2- Les parfums de ma terre est organisé autour des souvenirs d’un pied-noir de Guelma, d’origine maltaise, Jacky Malléa, chaleureux et parlant vrai. Cela commence avec un coup de sonde dans les souvenirs de la tuerie de 1945 dans cette région (voir à ce sujet Jean-Pierre Peyroulou Guelma, 1945 Une subversion française dans l’Algérie coloniale, Coll. TAP / Études coloniales (La Découverte, 2009) ; Marcel Reggui, préface de Jean-Pierre Peyroulou, Les massacres de Guelma, La découverte, 2006). Guelma fut ainsi le lieu d’une transgression précoce des règles de cette colonie républicaine que fut malgré tout l’Algérie. Mais surtout le film décrit le retour à Guelma du héros qui nous fait découvrir ce qui est généralement occulté au plus profond des mémoires des Pieds-noirs comme des Algériens d’autrefois : la présence de « métis » issus d’unions des deux « communautés ». Ici un cas où l’on passe du non-dit à l’acceptation apaisée, pour une situation qui dans l’hexagone est devenue courante.
3- En finir avec la guerre tourne autour de l’association 4ACG (Association des Anciens Appelés et de leurs Amis Contre la Guerre). On sait à quel point l’immense majorité des « Appelés » se sont tus, décennies après décennies, incapable de dire à leurs proches ce qu’ils avaient vu ou fait pendant leur séjour de service militaire en « maintien de l’ordre », parfois plus de deux ans de leur vie. Les 4ACG consacrent leurs pensions (souvent symboliques) d’ « anciens combattants » à des actions de solidarité et de développement, essentiellement en Algérie. Leur présidente d’honneur est la veuve du général De Bollardière.
4- Le manifeste des 121 fait revivre, au moment du procès des « porteurs de valises » de l’automne 1960, l’effervescence au sein des intellectuels de gauche : une réaction morale plus que politique, d’indignation contre l’armée française (et contre l’Etat français) et non pas seulement contre la guerre dont à ce moment là l’immense majorité des Français souhaite la fin… sans savoir par quel moyen.

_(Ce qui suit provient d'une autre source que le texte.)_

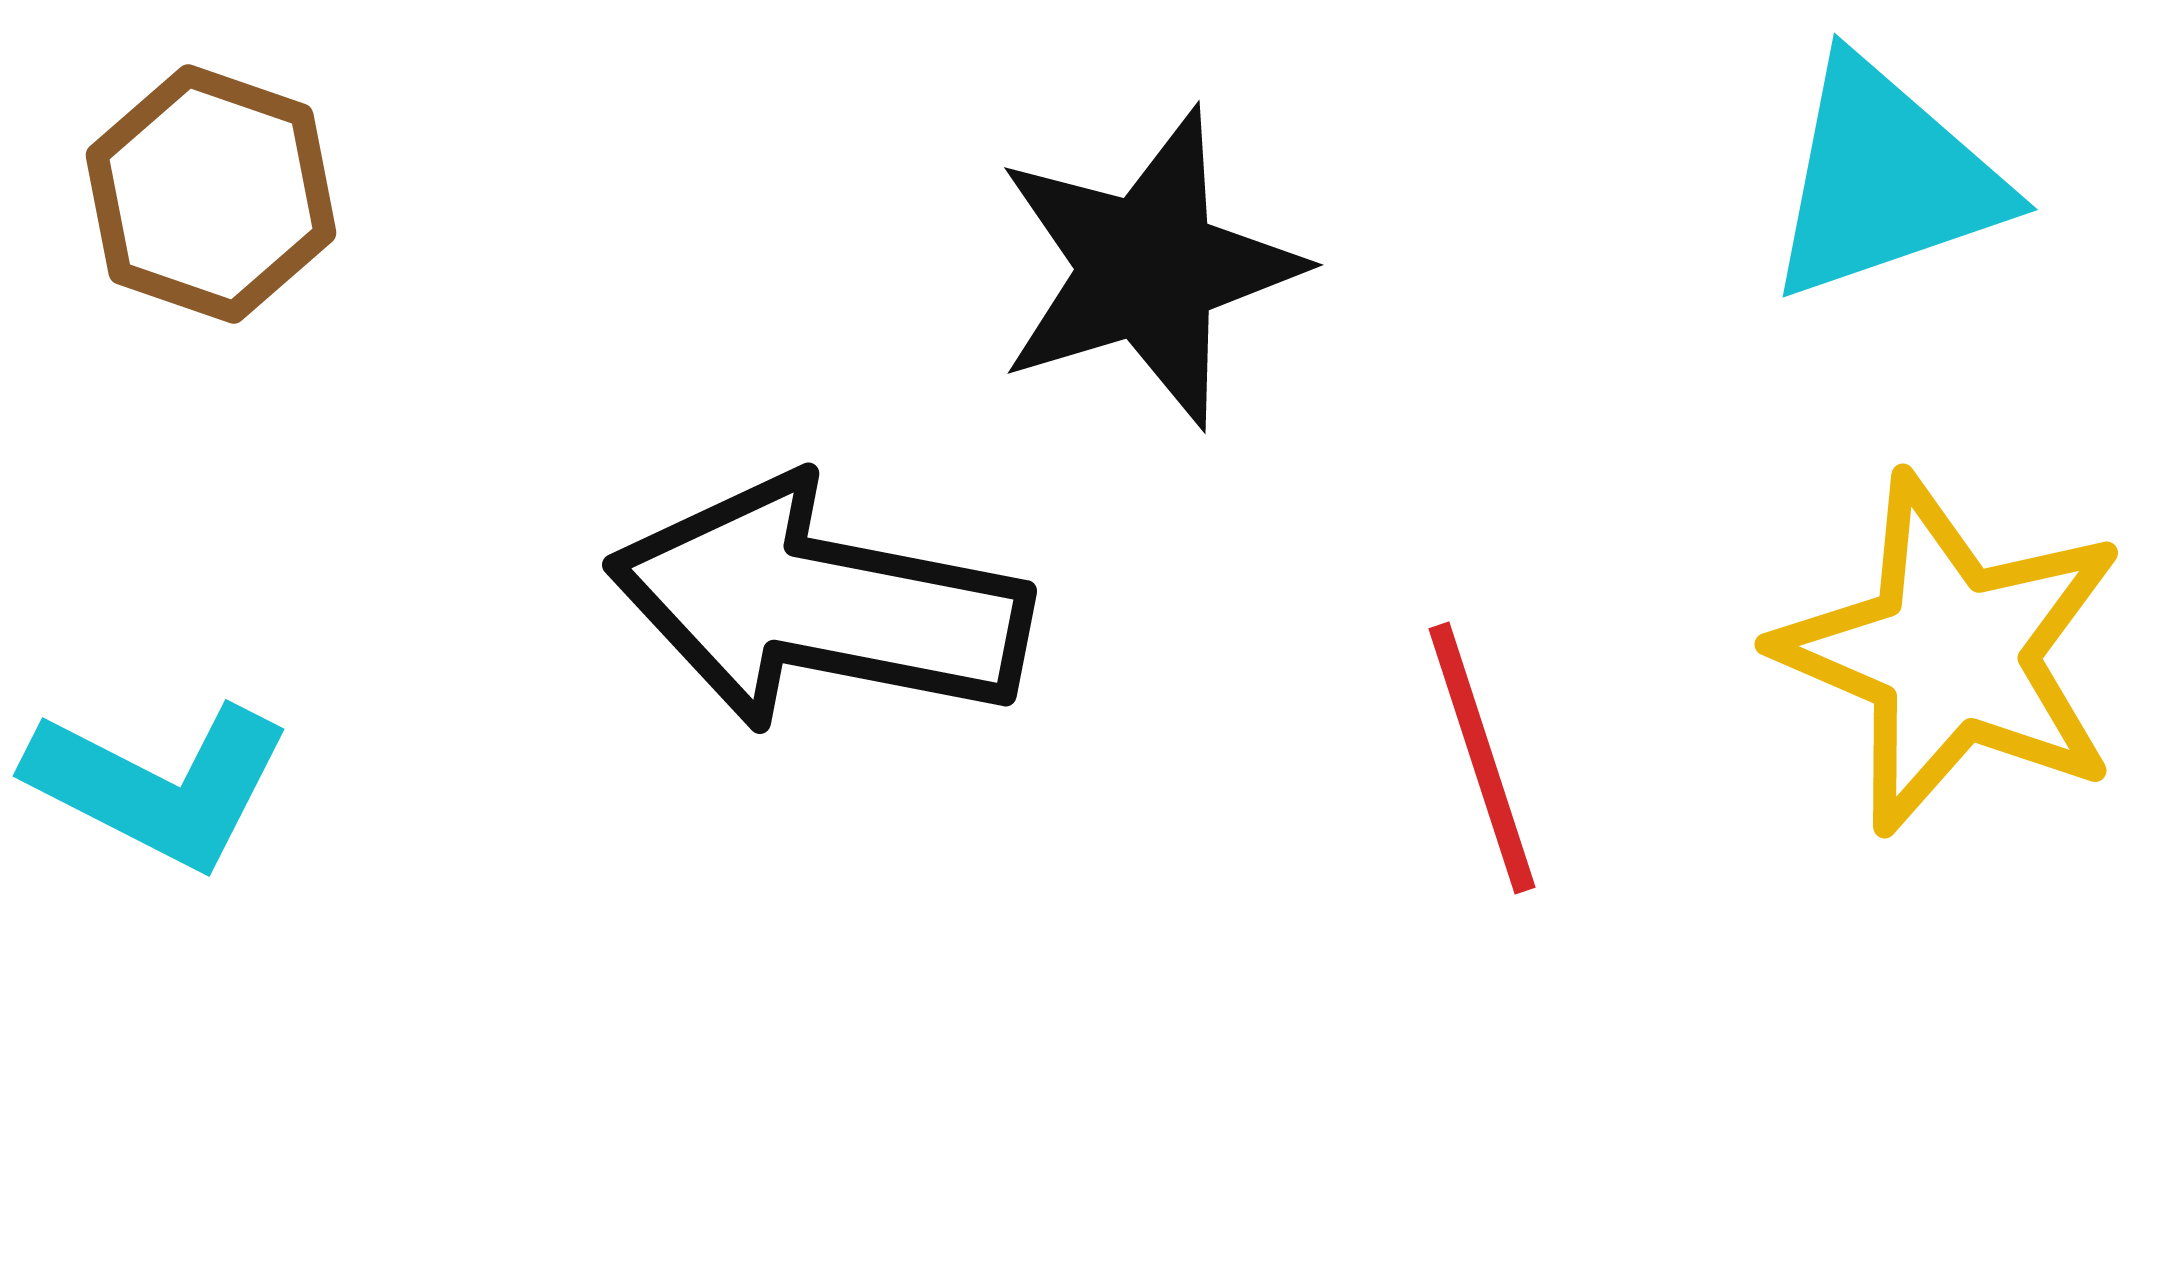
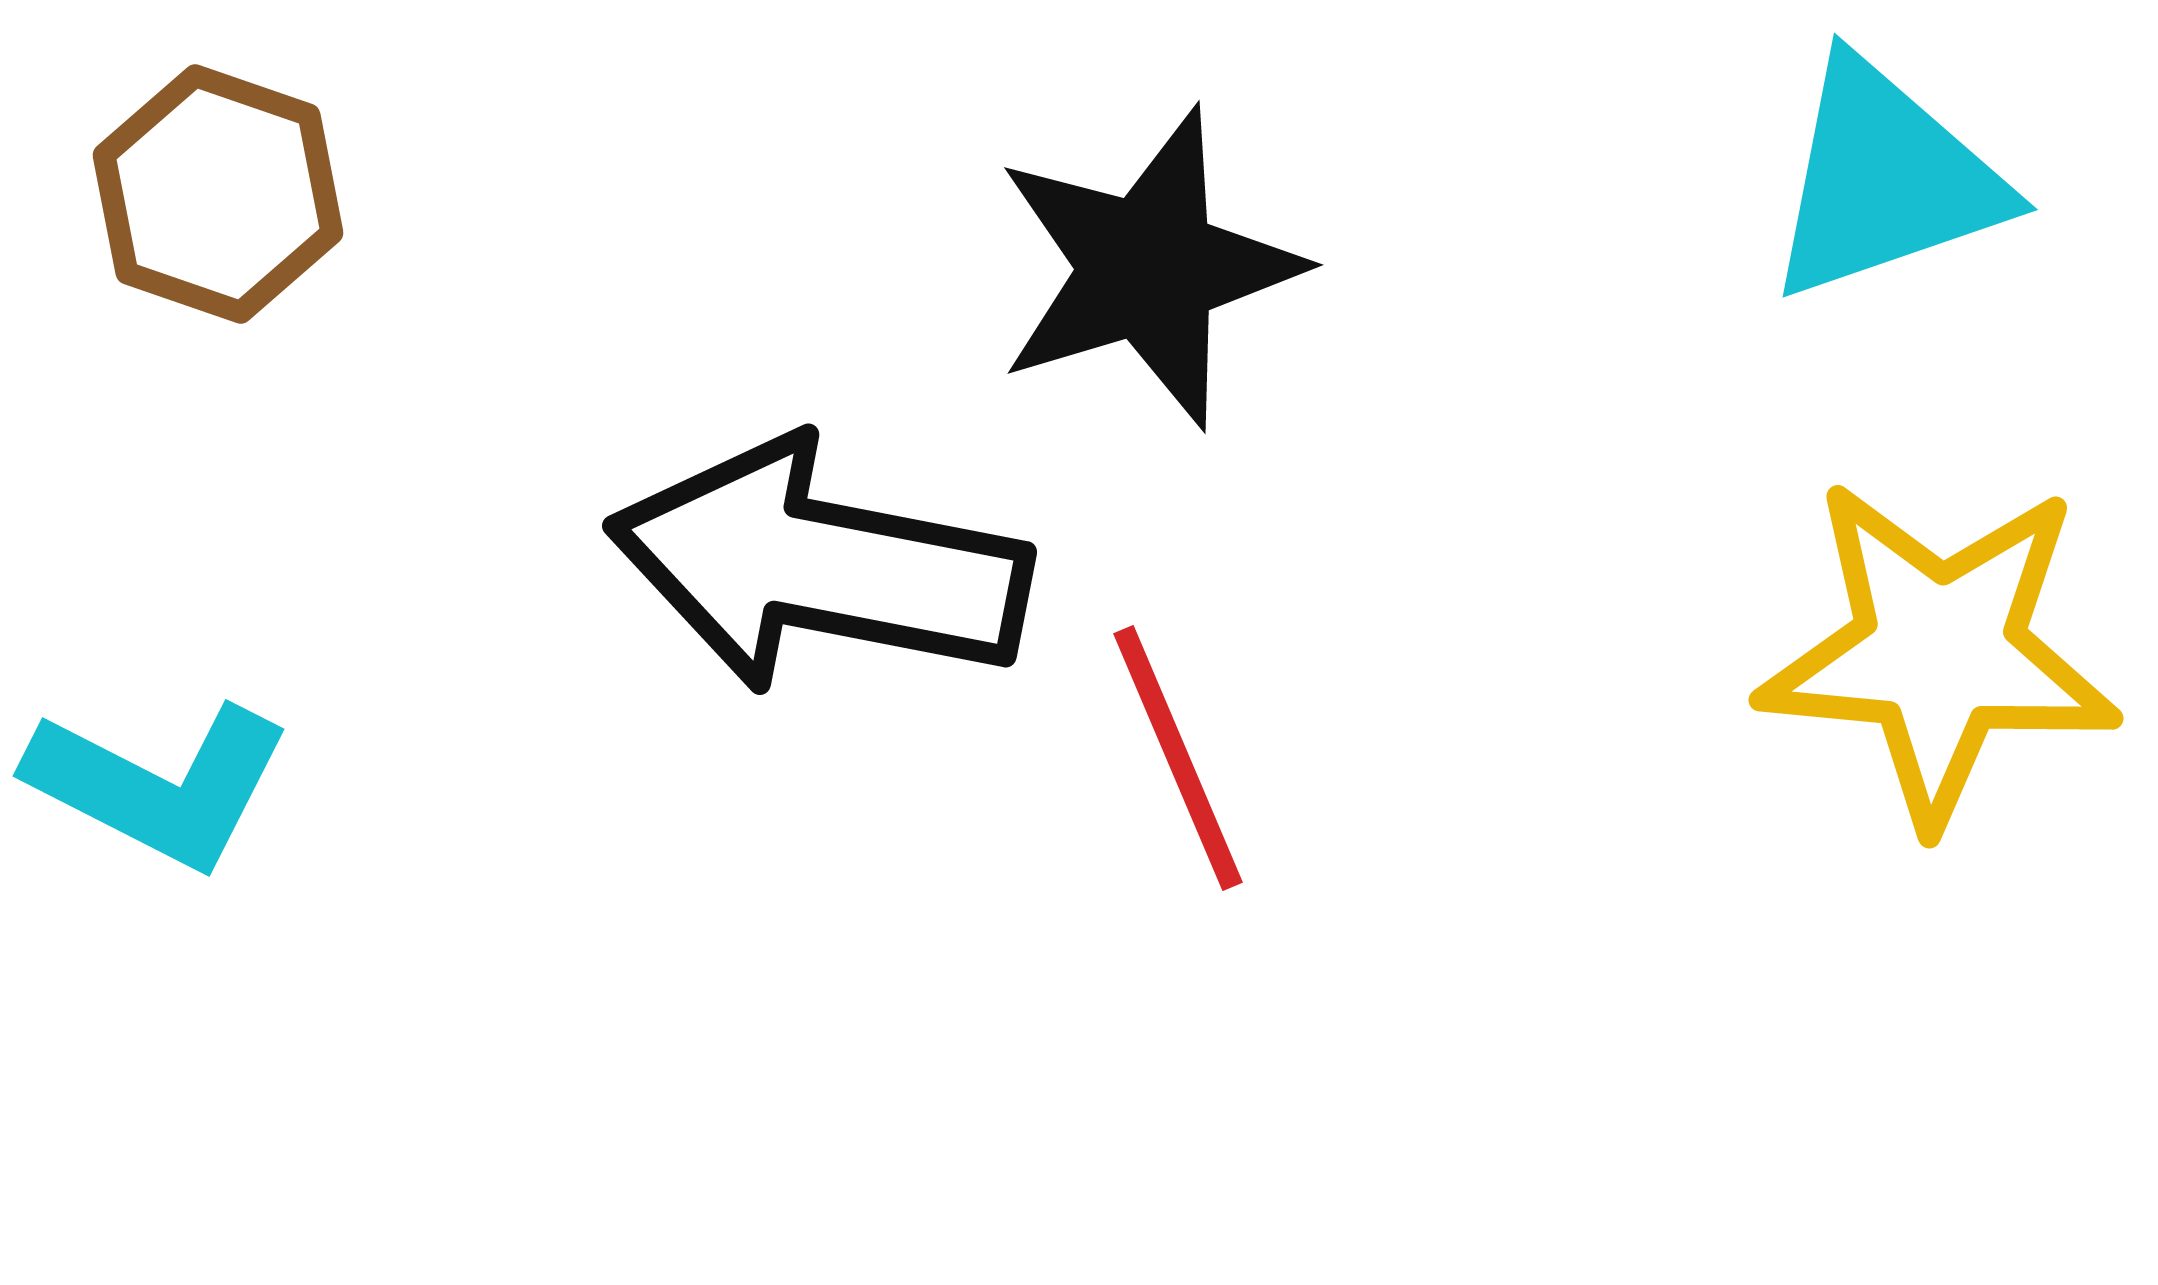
brown hexagon: moved 7 px right
black arrow: moved 39 px up
yellow star: moved 12 px left, 2 px up; rotated 18 degrees counterclockwise
red line: moved 304 px left; rotated 5 degrees counterclockwise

Ces intellectuels se souviennent d’une action collective improvisée, payée plus cher par ceux qui travaillaient dans le monde de la presse et du spectacle que par les fonctionnaires d’un Etat qui ne voulait pas en faire des martyrs.
5- Vu de l’autre côté donne la parole à des militants du FLN : ils soulignent que leur ennemi n’était pas « les Français », mais l’armée, et parallèlement les employeurs méprisants et brutaux. Ils remémorent leurs souffrances et leur stoïcisme plus que leur propre puissance dans cette guerre. Ces récits sont parfois datés avec précision, mais souvent les événements sont plus flous, si bien que le cadre chronologique donné, année après année, par l’historien Mohamed Harbi, s’adapte mal à ces témoignages. Espérons que Harbi nous donne un jour son histoire de la Fédération de France du FLN (si bien évoquée ci-dessus dans Porteur d’espoir), dont il faut se souvenir qu’elle a été beaucoup moins décimée que les wilayas de « l’intérieur » et qu’elle a pour l’essentiel assuré le financement qui a permis de vivre aux diplomates du FLN comme aux deux armées des frontières, tunisienne et marocaine.